Jerry Mitchell of The Clarion- Ledger, a previous Silver Em recipient, nominated Dearman for the award and paid tribute to him at the dinner.
"Stanley Dearman is a legend in journalism, and he will never be forgotten in Mississippi history because Stanley Dearman never forgot," Mitchell said.
He also read a letter from David Goodman, Andrew Goodman's brother, congratulating Dearman on his Silver Em award.
"For the Goodman family, this has a very special and personal significance," Goodman said in the letter sent on behalf of his family. "You have been a beacon of light for us over a more than 40-year period. And, you have become one of our family's best friends."
Dearman called the award recognition a very humbling experience and a total surprise.
Mitchell said while Dearman is short, soft-spoken, white-haired, meek and a classical pianist, there's no mistaking the raw courage he has displayed since 1989 when he began to write editorials calling on his community to address the civil rights murders.
"He called on his community to prosecute the very killers who shared the sidewalks he did in downtown Philadelphia," Mitchell said.
"People in town told him to leave it alone. They told him to forget it, but the truth is, Stanley Dearman never forgot."
He remembered when hate boiled over the summer of 1964, Mitchell said, recalling how members of the community and the state's governor claimed the three civil rights workers' disappearance was nothing more than a hoax.
"He remembered when flies filled the air after a bulldozer dug up their bodies 44 days later," Mitchell said.
Dearman kept penning editorials about the unsolved case as the years passed and at one point, traveled to New York to interview Goodman's mother, Carolyn, and the two became friends.
Mitchell cited Dearman's work with the Philadelphia Coalition "which broke down racial barriers and in so doing, changed a community."
He recalled how tears rolled down Dearman's face in June 2005 when a jury found Edgar Ray Killen guilty of orchestrating the murders that had so long haunted him and his community.
"Tears flowed freely down his face. The more he wiped away, the more that others stained his cheeks," Mitchell said.
David Goodman cited Dearman's fearless conviction.
"You stood up to a lot of resistance to print the news even though it had economic consequences to your family's sole source of income and even through you putting yourself in physical harm's way. You are a brave man, amongst other special qualities, and a great patriot of our great society," Goodman said.
"As my mother loves to say, when you live long enough (in her case, 91 plus years) you see just about everything. And, she is glad to see that you are receiving this recognition for your extraordinary accomplishments."
In accepting the award, Dearman said he was grateful to Ole Miss, his alma mater, where he was taught the fundamentals of journalism, noting that even after all the years he had been gone he still felt a strong connection to the university.
"When I went to Neshoba County I didn't go with any particular agenda and I didn't know what I was getting into," he said.
"I found a community that was not accustomed to the practice of journalism as it ought to be. It was pretty lawless in a lot of areas, not just in the thing it's the most famous for but in its institutions."
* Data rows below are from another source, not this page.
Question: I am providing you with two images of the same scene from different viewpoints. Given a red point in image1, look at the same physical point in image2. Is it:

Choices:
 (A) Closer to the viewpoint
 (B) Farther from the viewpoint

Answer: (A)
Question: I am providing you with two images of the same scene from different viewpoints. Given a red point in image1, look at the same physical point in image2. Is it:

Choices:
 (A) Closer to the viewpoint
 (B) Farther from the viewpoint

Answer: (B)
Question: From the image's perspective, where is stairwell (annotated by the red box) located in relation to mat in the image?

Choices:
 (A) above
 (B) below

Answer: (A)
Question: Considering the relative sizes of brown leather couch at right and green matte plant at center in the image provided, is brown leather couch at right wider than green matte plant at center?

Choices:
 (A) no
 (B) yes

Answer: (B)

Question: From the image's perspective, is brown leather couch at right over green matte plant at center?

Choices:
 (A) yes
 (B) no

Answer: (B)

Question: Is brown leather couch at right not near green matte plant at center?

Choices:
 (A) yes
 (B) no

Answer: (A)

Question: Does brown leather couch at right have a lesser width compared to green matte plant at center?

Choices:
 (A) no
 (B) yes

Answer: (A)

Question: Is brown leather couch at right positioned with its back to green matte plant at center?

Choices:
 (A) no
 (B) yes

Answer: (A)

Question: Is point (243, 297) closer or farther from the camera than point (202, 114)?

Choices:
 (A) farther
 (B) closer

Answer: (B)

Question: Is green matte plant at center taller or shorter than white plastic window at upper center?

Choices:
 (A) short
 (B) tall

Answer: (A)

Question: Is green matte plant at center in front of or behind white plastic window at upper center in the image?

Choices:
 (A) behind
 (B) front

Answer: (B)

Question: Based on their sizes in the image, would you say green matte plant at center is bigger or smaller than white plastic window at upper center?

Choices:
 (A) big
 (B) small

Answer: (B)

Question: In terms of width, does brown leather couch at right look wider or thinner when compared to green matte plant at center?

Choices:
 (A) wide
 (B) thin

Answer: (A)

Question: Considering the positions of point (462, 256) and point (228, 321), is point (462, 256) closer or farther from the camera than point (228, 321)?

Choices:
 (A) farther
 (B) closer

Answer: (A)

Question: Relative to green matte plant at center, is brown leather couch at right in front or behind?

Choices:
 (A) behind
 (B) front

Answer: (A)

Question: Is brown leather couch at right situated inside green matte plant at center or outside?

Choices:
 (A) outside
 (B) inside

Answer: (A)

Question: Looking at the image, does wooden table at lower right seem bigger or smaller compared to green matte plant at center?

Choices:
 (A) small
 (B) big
Dearman said he just wanted to practice journalism as he was taught.
He praised Catledge who was not only his friend, but his mentor as well.
"A lot of great journalists have won this award and I really appreciate the fact that an obscure editor from an obscure community stands here today. I just want to say thank you, thank you very much," Dearman said.
On Friday, in a lecture to about 200 students, Dearman told them about the challenges, frustrations and opportunities the Democrat faced from 1966 to 2000 when he was editor.
Dearman delivered the Stuart J. Bullion lecture where he told the students that the Neshoba County he first knew 43 years ago was a vastly different place today in many respects.
"I believe this county weekly, The Neshoba Democrat, played a part in those changes simply by presenting the news - news that is as complete, accurate, objective and fair as possible - and published with good intentions," Dearman said in his lecture.
"I can't imagine any other medium, other than this newspaper, meeting the challenges and opportunities that we faced. A community newspaper is uniquely suited for that," he said, noting that he strongly favored local ownership of newspapers in small communities.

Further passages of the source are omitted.